Sensory Integration Therapy Swings for Autism May Cause Injury


Two physicians, one in Israel and one in Cincinnati OH, have found a common cause for an uncommon eye injury in autistic children – a therapeutic swing which was shedding metallic particles. The “detective work” is published in the current issue of the Journal of the AAPOS, the American Association of Pediatric Ophthalmology and Strabismus.

The first patient, an 8-year-old boy, had a recurrent corneal metallic foreign body is his right eye. His parents provided a meticulous history of the child’s activities, which led his physician to link the injury to the metallic suspension on his home therapeutic swing. The second patient, a 10-year-old boy, presented with a similar metallic foreign body in his eye. He had suffered from 3 similar events in the past three years.
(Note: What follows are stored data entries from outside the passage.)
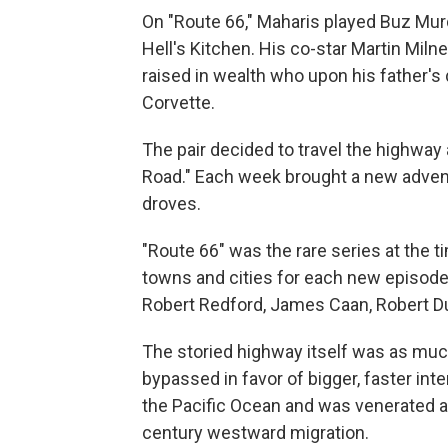
On "Route 66," Maharis played Buz Mur
Hell's Kitchen. His co-star Martin Miln
raised in wealth who upon his father's
Corvette.
The pair decided to travel the highwa
Road." Each week brought a new adventu
droves.
"Route 66" was the rare series at the 
towns and cities for each new episode. 
Robert Redford, James Caan, Robert Duva
The storied highway itself was as much
bypassed in favor of bigger, faster int
the Pacific Ocean and was venerated as
century westward migration.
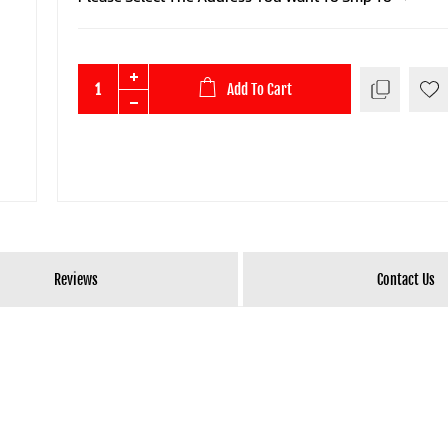
Add To Cart
Reviews
Contact Us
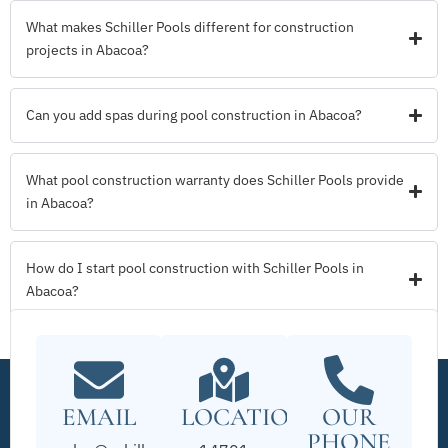
What makes Schiller Pools different for construction
projects in Abacoa?
Can you add spas during pool construction in Abacoa?
What pool construction warranty does Schiller Pools provide
in Abacoa?
How do I start pool construction with Schiller Pools in
Abacoa?
EMAIL
LOCATION
OUR
PHONE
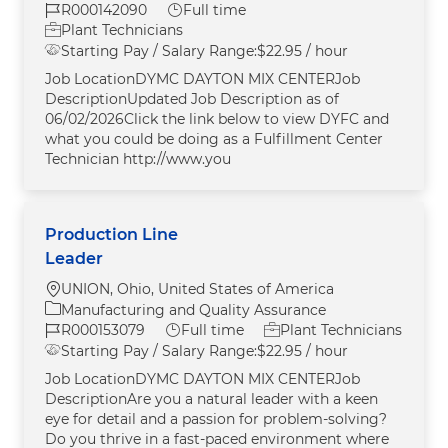
Job Id
Job Type
R000142090
Full time
Plant Technicians
Starting Pay / Salary Range:
$22.95 / hour
Job LocationDYMC DAYTON MIX CENTERJob
DescriptionUpdated Job Description as of
06/02/2026Click the link below to view DYFC and
what you could be doing as a Fulfillment Center
Technician http://www.you
Production Line
Leader
Location
UNION, Ohio, United States of America
Category
Manufacturing and Quality Assurance
Job Id
Job Type
R000153079
Full time
Plant Technicians
Starting Pay / Salary Range:
$22.95 / hour
Job LocationDYMC DAYTON MIX CENTERJob
DescriptionAre you a natural leader with a keen
eye for detail and a passion for problem-solving?
Do you thrive in a fast-paced environment where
He was using a similar swing.

According to author Dean J. Bonsall, MD from Cincinnati Children's Hospital Medical, "Raising awareness of this potential source of eye injury in children with autism is paramount. This type of injury is easily preventable by wearing protective eye wear or modifying the swing apparatus." Children with autism are not always able to communicate the presence of the foreign body or the pain associated with it.


Editor-in-Chief, JAAPOS, David G. Hunter, MD, PhD, adds, "It is important for parents to know that some swing designs that place a metal mechanism over the child's face could result in tiny pieces of metal falling into their child's eye. These are not trivial injuries – metallic foreign bodies can lead to corneal scarring, and in one of their cases it required general anesthesia to remove the metal."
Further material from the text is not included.